In robotics and autonomous systems, localization is the problem of figuring out where on a known map the robot is currently located. It is important to be able to do this because the robot cannot always keep track of where it is. For example, if the robot is picked up and placed down somewhere else, or if the robot is turned off and transported to a new location, it won't be able to infer where it is based on the movements it performed alone.
A particle filter is used to address this problem by simulating robots ("particles") at random places on the map and comparing what these particles would see against what the real robot is seeing. It then weights the particles by how similar its sensor observations are to those of the real robot. Then the particles are sampled with replacement based on the weights and then the process is repeated, with each particle being reweighted. When all the particles converge to roughly the same spot, that is our estimate of where the robot is.
Motion update occurs when the robot moves its motors to get around the map. All the particles will perform the same motor inputs.

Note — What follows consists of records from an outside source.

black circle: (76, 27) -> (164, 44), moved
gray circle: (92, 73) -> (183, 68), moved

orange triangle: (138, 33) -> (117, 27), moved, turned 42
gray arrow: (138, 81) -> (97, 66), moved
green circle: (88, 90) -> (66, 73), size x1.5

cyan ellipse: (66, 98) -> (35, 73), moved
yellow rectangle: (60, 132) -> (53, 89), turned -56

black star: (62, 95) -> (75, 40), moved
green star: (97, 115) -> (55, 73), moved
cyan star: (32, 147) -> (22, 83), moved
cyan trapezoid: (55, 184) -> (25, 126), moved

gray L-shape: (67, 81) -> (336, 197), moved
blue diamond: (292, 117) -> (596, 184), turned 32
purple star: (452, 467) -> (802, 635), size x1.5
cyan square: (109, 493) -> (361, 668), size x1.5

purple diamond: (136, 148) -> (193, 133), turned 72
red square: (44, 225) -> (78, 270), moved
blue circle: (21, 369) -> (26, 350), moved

Measurement update occurs when the robot compares its sensor readings to those of the simulated particles. It then reweights the probability of each particle being the real robot location by taking the difference between the actual sensor data and the sensor data of the simulated particle and applying a probability distribution, in this case a Gaussian. After that, if there were say 100 particles, we would resample 100 times with replacement from the current particle locations, where the probability of each particle being selected is its weight. That way, particles that have small weight are less likely to be included in the next iteration.
Motion updates must keep occuring to give the robot and its particles new observations to compare against.

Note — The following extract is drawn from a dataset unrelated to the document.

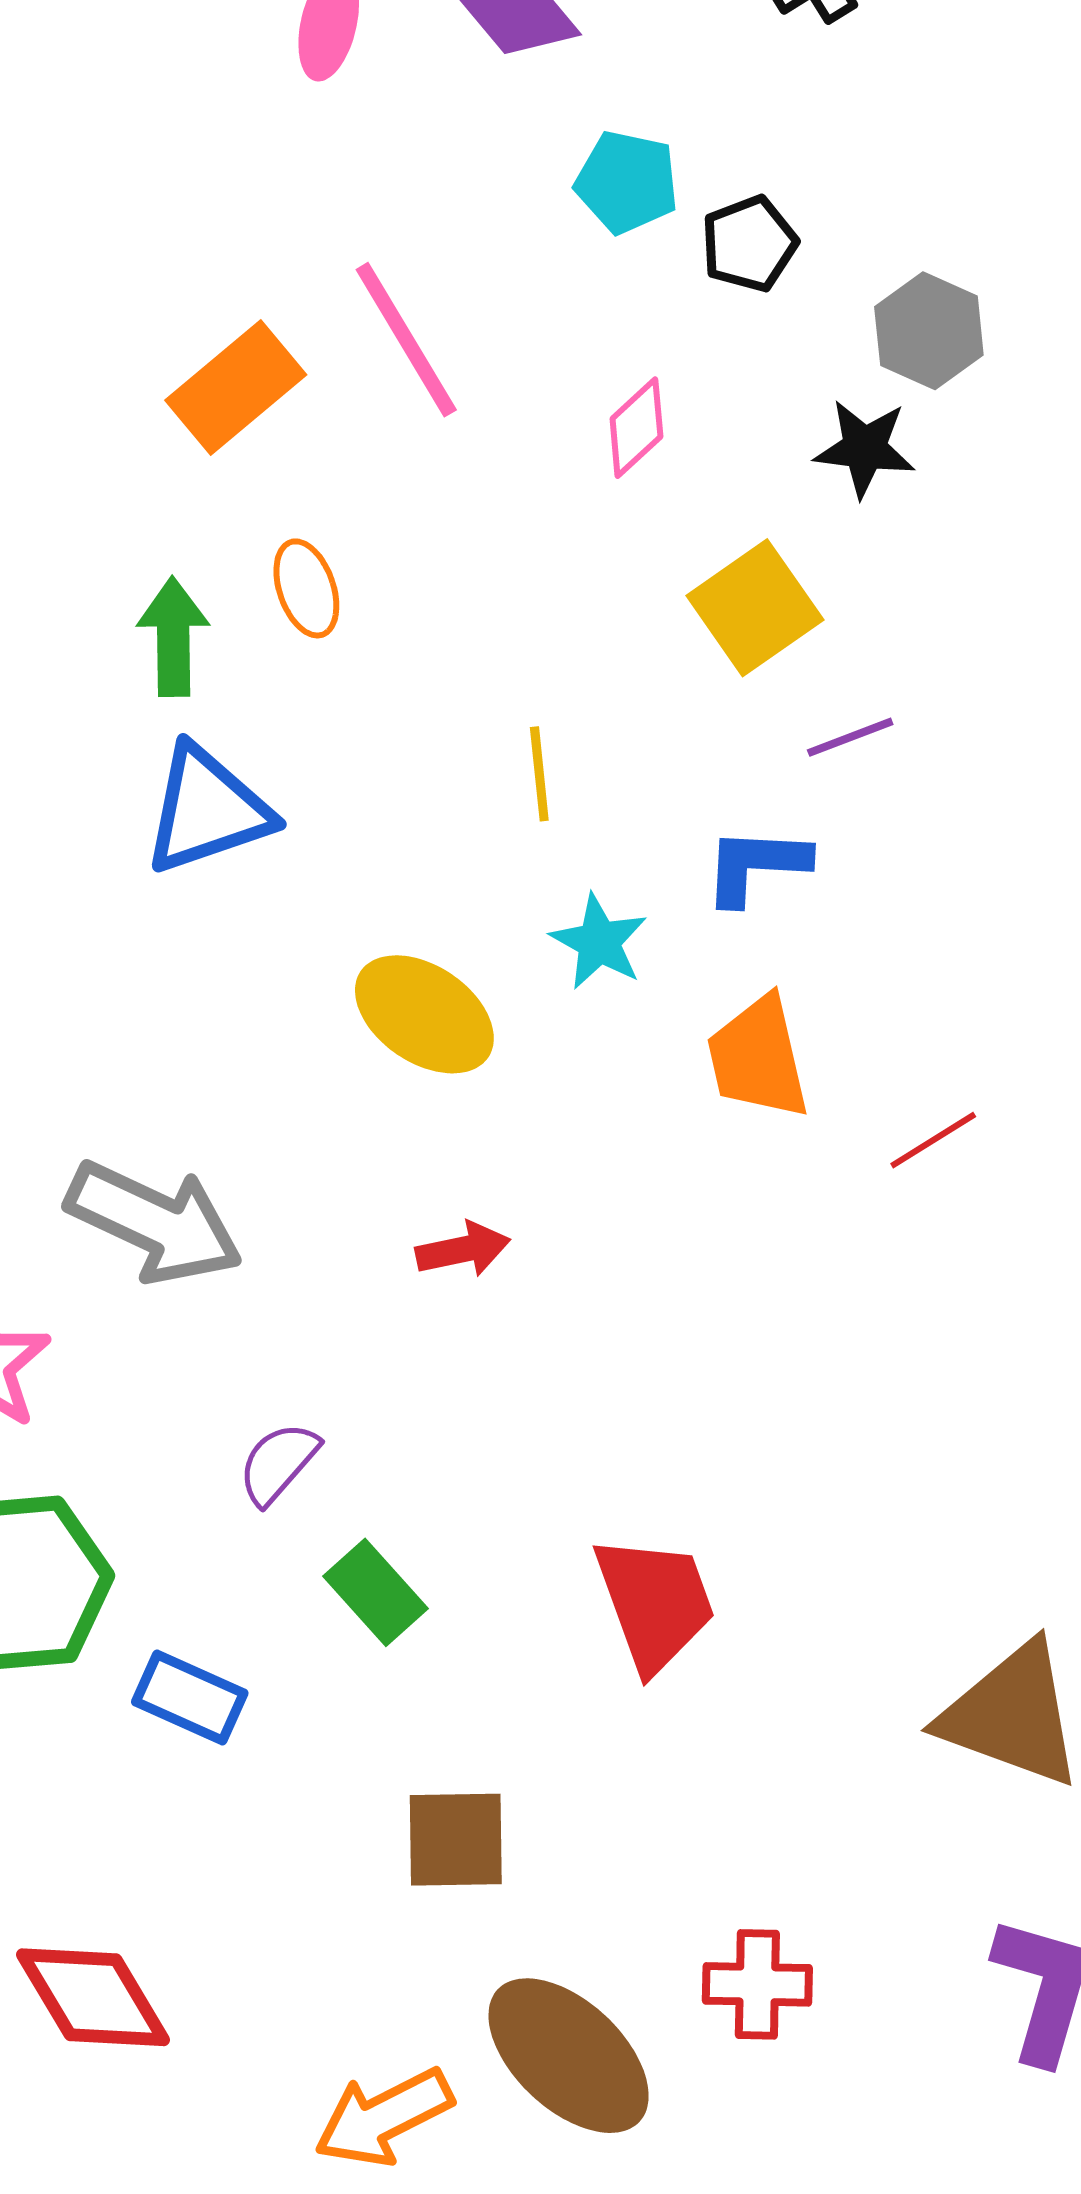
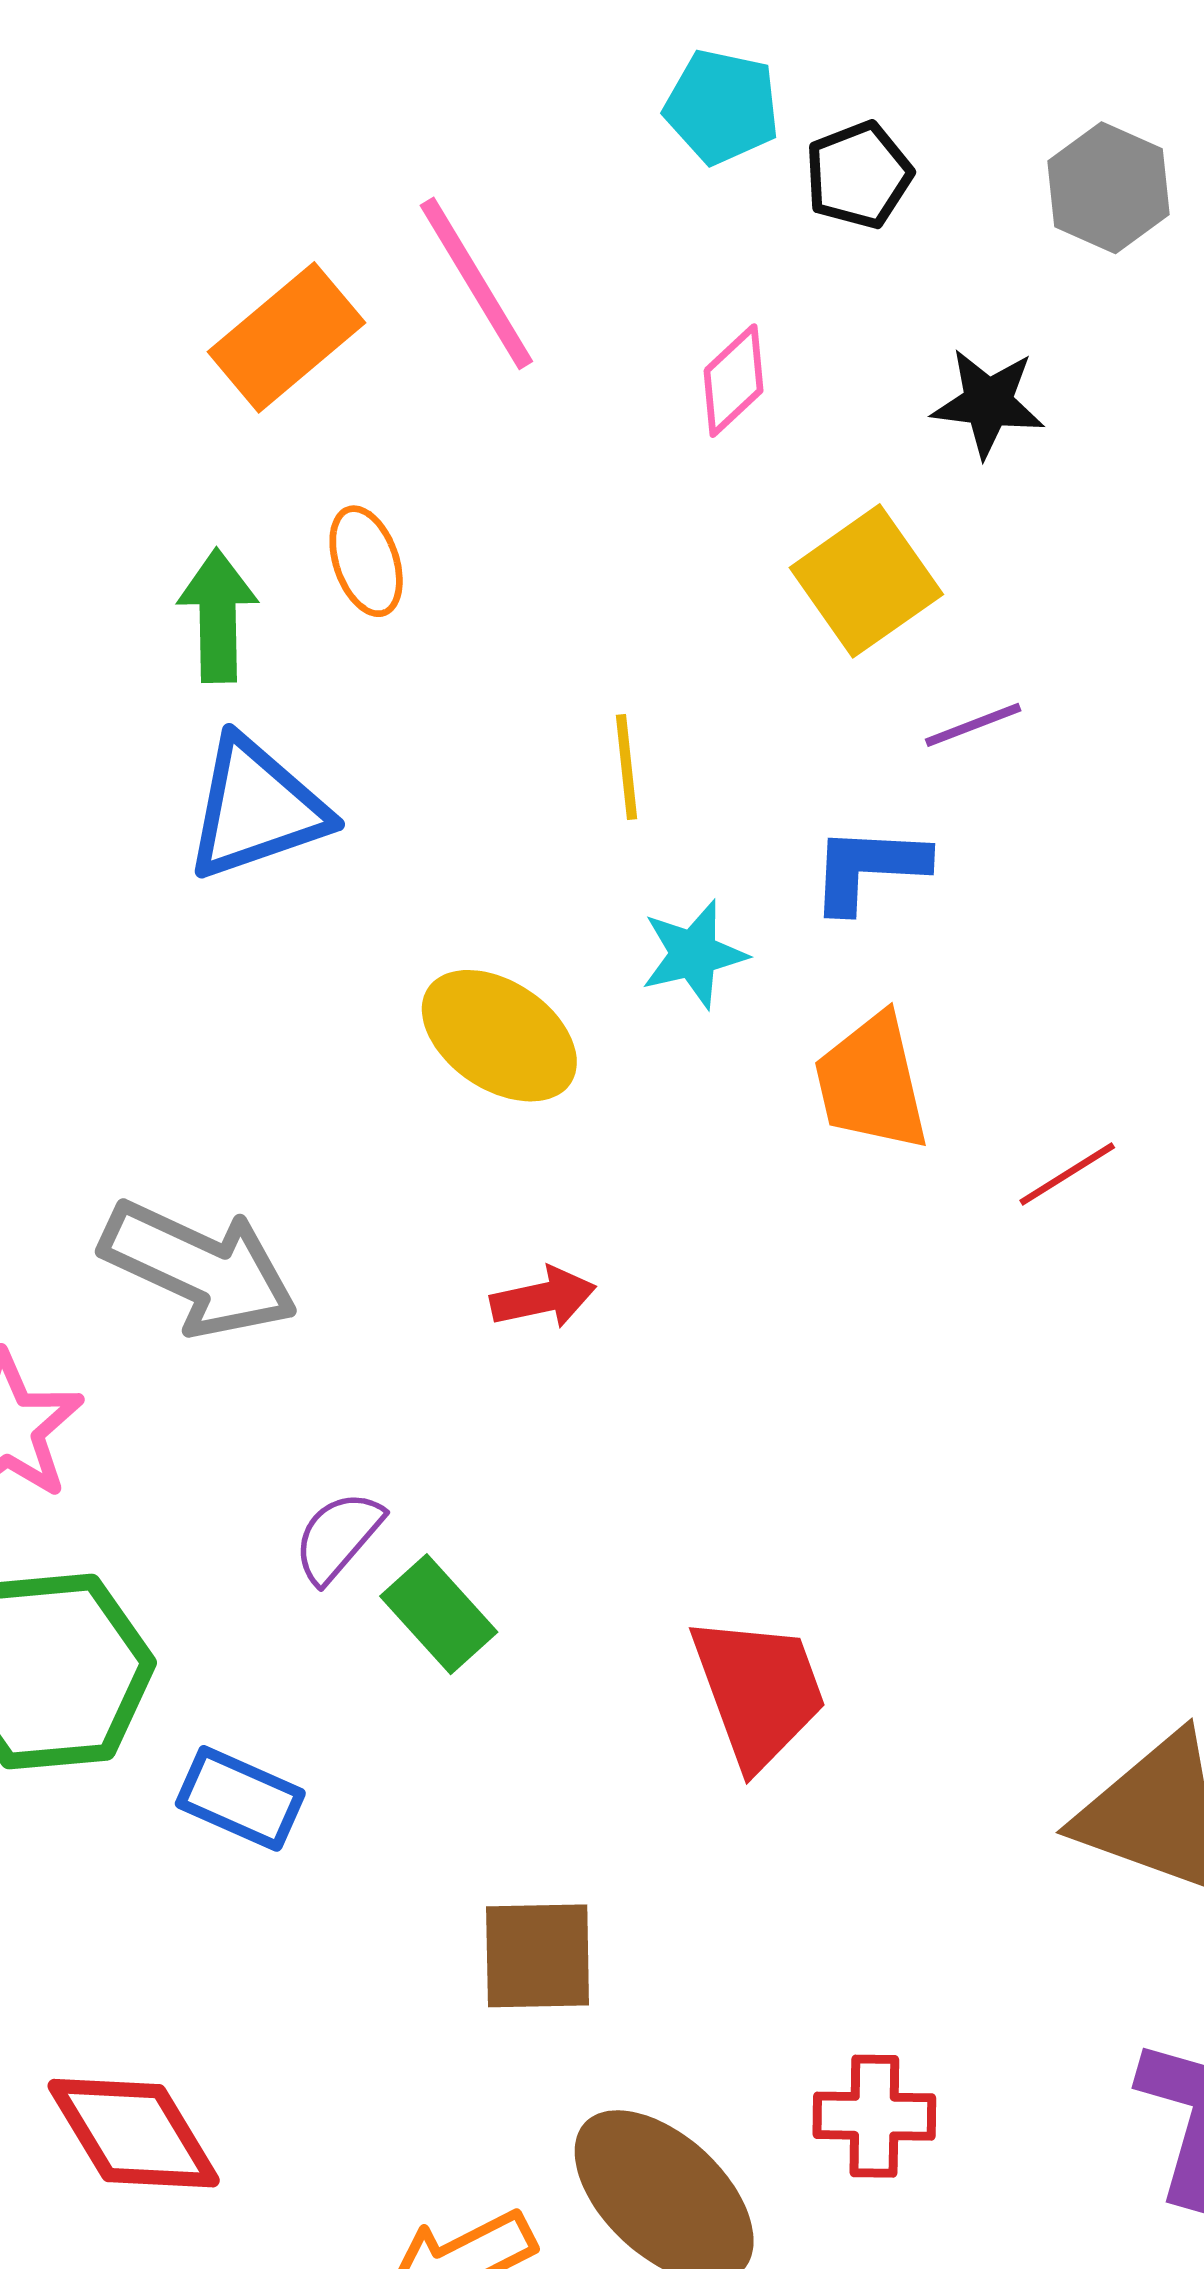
gray hexagon: (929, 331) -> (1108, 188), moved
cyan star: (599, 942) -> (694, 954), turned 30
green rectangle: (376, 1592) -> (439, 1614), moved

To run the particle filter simulation, run python3 pf_gui.py
in the root directory.
After a few iterations, the particles have not yet agreed on a position. The red dots are the particles, with their attached lines showing their orientation. The blue squares on the edges of the grid are the landmarks used for (visual) observations.
The estimated robot location is the average position of all the particles. When all the particles converge to roughly the same spot, the estimated location is close to the ground truth location of the robot.